When big corporates try to pitch a new business idea they can find themselves stuck in a mirror palace. Rather than pitching the idea fresh with a simple and clear angle, the try to describe the initiative by comparing and contrasting it against familiar frameworks. The result is a diluted story that sounds a lot like other big corporate presentations.
Examples of mirrors in the mirror palace:
- Mission, vision, customer comes first, care for the environment stuff. It is all important but trying to squeeze that into your product pitch dilutes things a little
- Traditional ways of segmenting the market and your competitors. Big technology research firms define labels for market segments, provide market sizing data for these segments. You have a problem when your product does not completely fit. Do not force fit it, but rather create your own version of the market view in your presentation and add a chart in the back that tries to show how things are related to the traditional view
- Overloading the benefits. Adding feature after feature, benefit after benefit. There a particular risk when many people work on a presentation (often remotely) and provide input such as "add 'great ROI' somewhere on page 39", Too many benefits = no benefits
- Engineering approach to describing the world: everything is an architecture diagram. Great for planning and carving up software development work, not always the best framework to pitch your product.

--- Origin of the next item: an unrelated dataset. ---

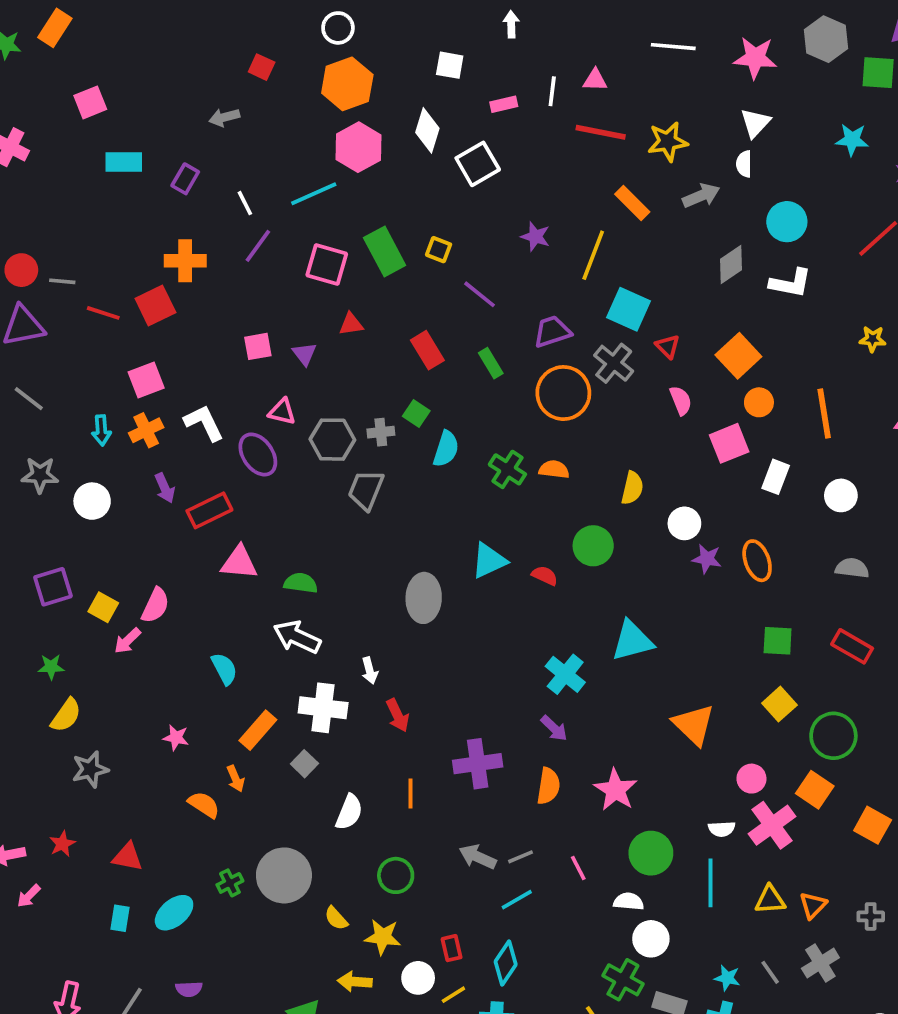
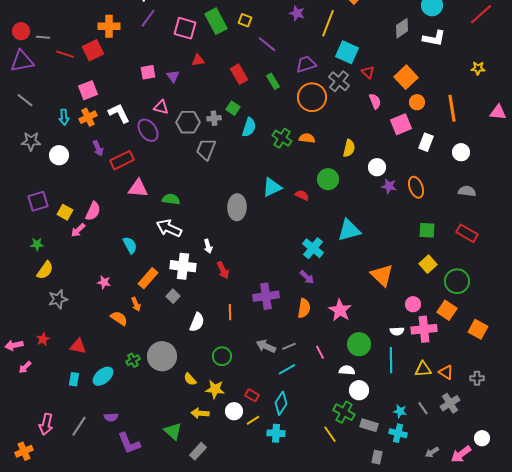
pink cross: (772, 825) -> (424, 329), turned 30
orange triangle: (813, 905) -> (446, 372), turned -42
red rectangle: (452, 948) -> (252, 395), turned -48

- Over-structuring and over-story-telling. When you re-hash and re-hash the story over and over again with many people you end up with a business school essay. A logical but boring description of the market, the opportunity, and the solution. But you might spend too much time on providing market background, and taking out some of that raw edge of your story.
One way to unstuck yourself is to get the most charismatic sales person to run the pitch verbally without slides, and without interruption, record, and craft a slide deck that can support that spontaneous story.